The purpose of this command is to identify groups of reads based on their genomic coordinate and UMI.
The group command can be used to create two types of outfile: a tagged BAM or a flatfile describing the read groups
To generate the tagged-BAM file, use the option --output-bam and provide a filename with the -S option. Alternatively, if you do not provide a filename, the bam file will be outputted to the stdout. If you have provided the --log/-L option to send the logging output elsewhere, you can pipe the output from the group command directly to e.g samtools sort like so:
umi_tools group -I inf.bam --group-out=grouped.tsv --output-bam --log=group.log --paired | samtools sort - -o grouped_sorted.bam
The tagged-BAM file will have two tagged per read:
- UG = Unique_id.
- 0-indexed unique id number for each group of reads with the same genomic position and UMI or UMIs inferred to be from the same true UMI + errors
- BX = Final UMI.
- The inferred true UMI for the group
To generate the flatfile describing the read groups, include the --group-out=<filename> option. The columns of the read groups file are below. The first five columns relate to the read. The final 3 columns relate to the group.
- read_id
- read identifier
- contig
- alignment contig
- position
- Alignment position.
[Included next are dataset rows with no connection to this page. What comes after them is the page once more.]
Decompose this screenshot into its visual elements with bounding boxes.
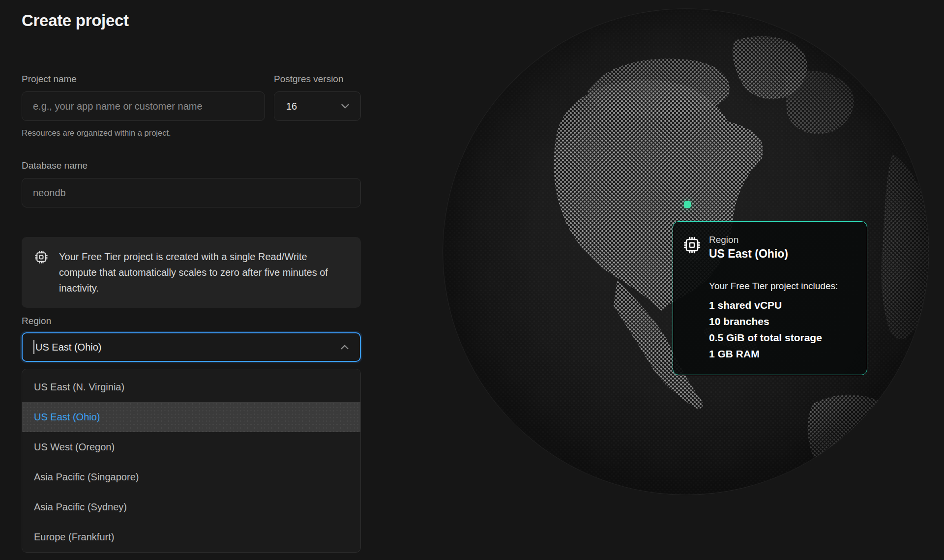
region-option-us-east-ohio[interactable]: US East (Ohio)	[22, 402, 360, 432]
cpu-icon	[683, 236, 701, 254]
region-listbox: US East (N. Virginia) US East (Ohio) US …	[22, 369, 361, 553]
postgres-version-select[interactable]: 16	[274, 91, 361, 121]
project-name-input[interactable]	[22, 91, 265, 121]
create-project-page: Region US East (Ohio) Your Free Tier pro…	[0, 0, 944, 560]
region-tooltip-card: Region US East (Ohio) Your Free Tier pro…	[673, 221, 867, 375]
free-tier-includes: Your Free Tier project includes: 1 share…	[709, 280, 853, 362]
region-option-asia-pacific-sydney[interactable]: Asia Pacific (Sydney)	[22, 492, 360, 522]
project-name-field: Project name	[22, 74, 265, 121]
includes-list: 1 shared vCPU 10 branches 0.5 GiB of tot…	[709, 297, 853, 362]
region-combobox-value: US East (Ohio)	[35, 342, 338, 353]
database-name-field: Database name	[22, 160, 361, 207]
region-field: Region US East (Ohio) US East (N. Virgin…	[22, 316, 361, 553]
tooltip-region-label: Region	[709, 235, 788, 245]
database-name-input[interactable]	[22, 178, 361, 207]
cpu-icon	[34, 250, 48, 264]
include-item-storage: 0.5 GiB of total storage	[709, 329, 853, 346]
postgres-version-value: 16	[286, 101, 297, 112]
free-tier-notice: Your Free Tier project is created with a…	[22, 237, 361, 308]
postgres-version-label: Postgres version	[274, 74, 361, 85]
include-item-ram: 1 GB RAM	[709, 346, 853, 362]
region-option-us-east-n-virginia[interactable]: US East (N. Virginia)	[22, 372, 360, 402]
name-version-row: Project name Postgres version 16	[22, 74, 361, 121]
includes-heading: Your Free Tier project includes:	[709, 280, 853, 292]
region-label: Region	[22, 316, 361, 326]
tooltip-region-name: US East (Ohio)	[709, 247, 788, 261]
text-caret	[33, 340, 34, 354]
page-title: Create project	[22, 11, 361, 30]
include-item-branches: 10 branches	[709, 313, 853, 329]
project-help-text: Resources are organized within a project…	[22, 128, 361, 138]
region-tooltip-header: Region US East (Ohio)	[683, 235, 853, 261]
database-name-label: Database name	[22, 160, 361, 171]
project-name-label: Project name	[22, 74, 265, 85]
free-tier-notice-text: Your Free Tier project is created with a…	[59, 249, 337, 296]
chevron-down-icon	[339, 100, 352, 113]
create-project-form: Create project Project name Postgres ver…	[22, 11, 361, 553]
region-map-marker[interactable]	[684, 201, 691, 208]
region-option-europe-frankfurt[interactable]: Europe (Frankfurt)	[22, 522, 360, 552]
region-option-us-west-oregon[interactable]: US West (Oregon)	[22, 432, 360, 462]
region-option-asia-pacific-singapore[interactable]: Asia Pacific (Singapore)	[22, 462, 360, 492]
postgres-version-field: Postgres version 16	[274, 74, 361, 121]
include-item-vcpu: 1 shared vCPU	[709, 297, 853, 313]
chevron-up-icon	[338, 341, 351, 354]
region-combobox[interactable]: US East (Ohio)	[22, 332, 361, 362]
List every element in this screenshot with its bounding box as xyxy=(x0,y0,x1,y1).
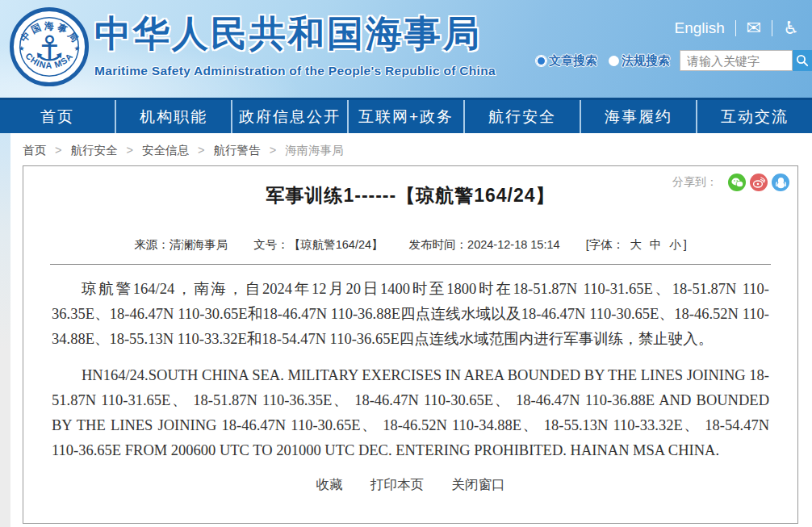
search-button[interactable] xyxy=(793,50,812,71)
utility-separator xyxy=(772,20,772,36)
left-gutter xyxy=(0,133,10,527)
radio-unselected-icon[interactable] xyxy=(609,56,619,66)
breadcrumb: 首页 > 航行安全 > 安全信息 > 航行警告 > 海南海事局 xyxy=(23,143,344,158)
share-label: 分享到： xyxy=(672,175,718,190)
radio-law-label[interactable]: 法规搜索 xyxy=(622,53,670,69)
font-size-label: [字体： xyxy=(586,238,625,251)
breadcrumb-navigation-safety[interactable]: 航行安全 xyxy=(71,144,118,157)
weibo-share-icon[interactable] xyxy=(750,174,768,191)
font-size-control: [字体： 大 中 小] xyxy=(586,238,687,251)
utility-separator xyxy=(735,20,736,36)
site-header: 中 国 海 事 局 CHINA MSA ★ ★ ⚓ 中华人民共和国海事局 Mar… xyxy=(0,0,812,98)
search-input[interactable] xyxy=(680,50,793,71)
site-subtitle: Maritime Safety Administration of the Pe… xyxy=(94,64,496,78)
close-window-button[interactable]: 关闭窗口 xyxy=(452,477,505,491)
china-msa-logo[interactable]: 中 国 海 事 局 CHINA MSA ★ ★ ⚓ xyxy=(10,7,89,86)
article-container: 分享到： xyxy=(23,165,798,524)
meta-publish-time: 发布时间：2024-12-18 15:14 xyxy=(409,238,560,251)
radio-article-label[interactable]: 文章搜索 xyxy=(549,53,597,69)
english-link[interactable]: English xyxy=(675,19,725,37)
wechat-share-icon[interactable] xyxy=(728,174,746,191)
breadcrumb-separator: > xyxy=(198,144,204,157)
radio-selected-icon[interactable] xyxy=(536,56,546,66)
font-medium-button[interactable]: 中 xyxy=(650,238,662,251)
nav-item-navigation-safety[interactable]: 航行安全 xyxy=(463,100,580,133)
font-size-label-end: ] xyxy=(684,238,687,251)
font-large-button[interactable]: 大 xyxy=(630,238,642,251)
search-bar: 文章搜索 法规搜索 xyxy=(525,50,812,71)
article-actions: 收藏 打印本页 关闭窗口 xyxy=(23,476,797,494)
paragraph-chinese: 琼航警164/24，南海，自2024年12月20日1400时至1800时在18-… xyxy=(52,277,769,352)
china-msa-logo-icon: 中 国 海 事 局 CHINA MSA ★ ★ ⚓ xyxy=(10,7,89,86)
nav-item-internet-gov[interactable]: 互联网+政务 xyxy=(347,100,463,133)
print-page-button[interactable]: 打印本页 xyxy=(370,477,424,491)
page: 中 国 海 事 局 CHINA MSA ★ ★ ⚓ 中华人民共和国海事局 Mar… xyxy=(0,0,812,527)
breadcrumb-separator: > xyxy=(127,144,133,157)
breadcrumb-separator: > xyxy=(270,144,276,157)
search-scope-radios: 文章搜索 法规搜索 xyxy=(525,53,670,69)
paragraph-english: HN164/24.SOUTH CHINA SEA. MILITARY EXERC… xyxy=(52,363,769,463)
share-bar: 分享到： xyxy=(672,174,789,191)
nav-item-functions[interactable]: 机构职能 xyxy=(115,100,231,133)
breadcrumb-nav-warning[interactable]: 航行警告 xyxy=(214,144,261,157)
breadcrumb-home[interactable]: 首页 xyxy=(23,144,46,157)
site-title: 中华人民共和国海事局 xyxy=(94,10,496,58)
nav-item-home[interactable]: 首页 xyxy=(0,100,115,133)
meta-source: 来源：清澜海事局 xyxy=(134,238,228,251)
accessibility-icon[interactable]: ♿ xyxy=(783,20,799,36)
nav-item-interaction[interactable]: 互动交流 xyxy=(696,100,812,133)
article-body: 琼航警164/24，南海，自2024年12月20日1400时至1800时在18-… xyxy=(23,265,797,463)
article-meta: 来源：清澜海事局 文号：【琼航警164/24】 发布时间：2024-12-18 … xyxy=(23,237,797,253)
breadcrumb-hainan-msa: 海南海事局 xyxy=(285,144,344,157)
favorite-button[interactable]: 收藏 xyxy=(316,477,342,491)
breadcrumb-safety-info[interactable]: 安全信息 xyxy=(142,144,189,157)
nav-item-gov-info[interactable]: 政府信息公开 xyxy=(231,100,347,133)
mail-icon[interactable]: ✉ xyxy=(747,20,761,36)
utility-bar: English ✉ ♿ xyxy=(675,19,800,37)
logo-star-right: ★ xyxy=(73,44,80,52)
anchor-icon: ⚓ xyxy=(34,29,65,68)
font-small-button[interactable]: 小 xyxy=(669,238,681,251)
breadcrumb-separator: > xyxy=(55,144,61,157)
meta-doc-number: 文号：【琼航警164/24】 xyxy=(253,238,383,251)
main-nav: 首页 机构职能 政府信息公开 互联网+政务 航行安全 海事履约 互动交流 xyxy=(0,98,812,133)
brand-block: 中华人民共和国海事局 Maritime Safety Administratio… xyxy=(94,10,496,78)
radio-article-search[interactable]: 文章搜索 xyxy=(536,53,597,69)
radio-law-search[interactable]: 法规搜索 xyxy=(609,53,670,69)
qq-share-icon[interactable] xyxy=(772,174,789,191)
search-icon xyxy=(796,54,809,67)
logo-star-left: ★ xyxy=(19,44,25,52)
nav-item-maritime-compliance[interactable]: 海事履约 xyxy=(580,100,696,133)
Note that this position is not the start position of the read in the BAM file but the start of the read taking into account the read strand and cigar
- umi
- The read UMI
- umi_count
- The number of times this UMI is observed for reads at the same position
- final_umi
- The inferred true UMI for the group
- final_umi_count
- The total number of reads within the group
- unique_id
- The unique id for the group
It is assumed that the FASTQ files were processed with umi_tools extract before mapping and thus the UMI is the last word of the read name. e.g:
@HISEQ:87:00000000_AATT
where AATT is the UMI sequeuence.
If you have used an alternative method which does not separate the read id and UMI with a "_", such as bcl2fastq which uses ":", you can specify the separator with the option --umi-separator=<sep>, replacing <sep> with e.g ":".
Alternatively, if your UMIs are encoded in a tag, you can specify this by setting the option --extract-umi-method=tag and set the tag name with the --umi-tag option. For example, if your UMIs are encoded in the 'UM' tag, provide the following options: --extract-umi-method=tag --umi-tag=UM
Finally, if you have used umis to extract the UMI +/- cell barcode, you can specify --extract-umi-method=umis
The start position of a read is considered to be the start of its alignment minus any soft clipped bases. A read aligned at position 500 with cigar 2S98M will be assumed to start at position 498.
What method to use to identify group of reads with the same (or similar) UMI(s)?
All methods start by identifying the reads with the same mapping position.
The simplest methods, unique and percentile, group reads with the exact same UMI. The network-based methods, cluster, adjacency and directional, build networks where nodes are UMIs and edges connect UMIs with an edit distance <= threshold (usually 1). The groups of reads are then defined from the network in a method-specific manner. For all the network-based methods, each read group is equivalent to one read count for the gene.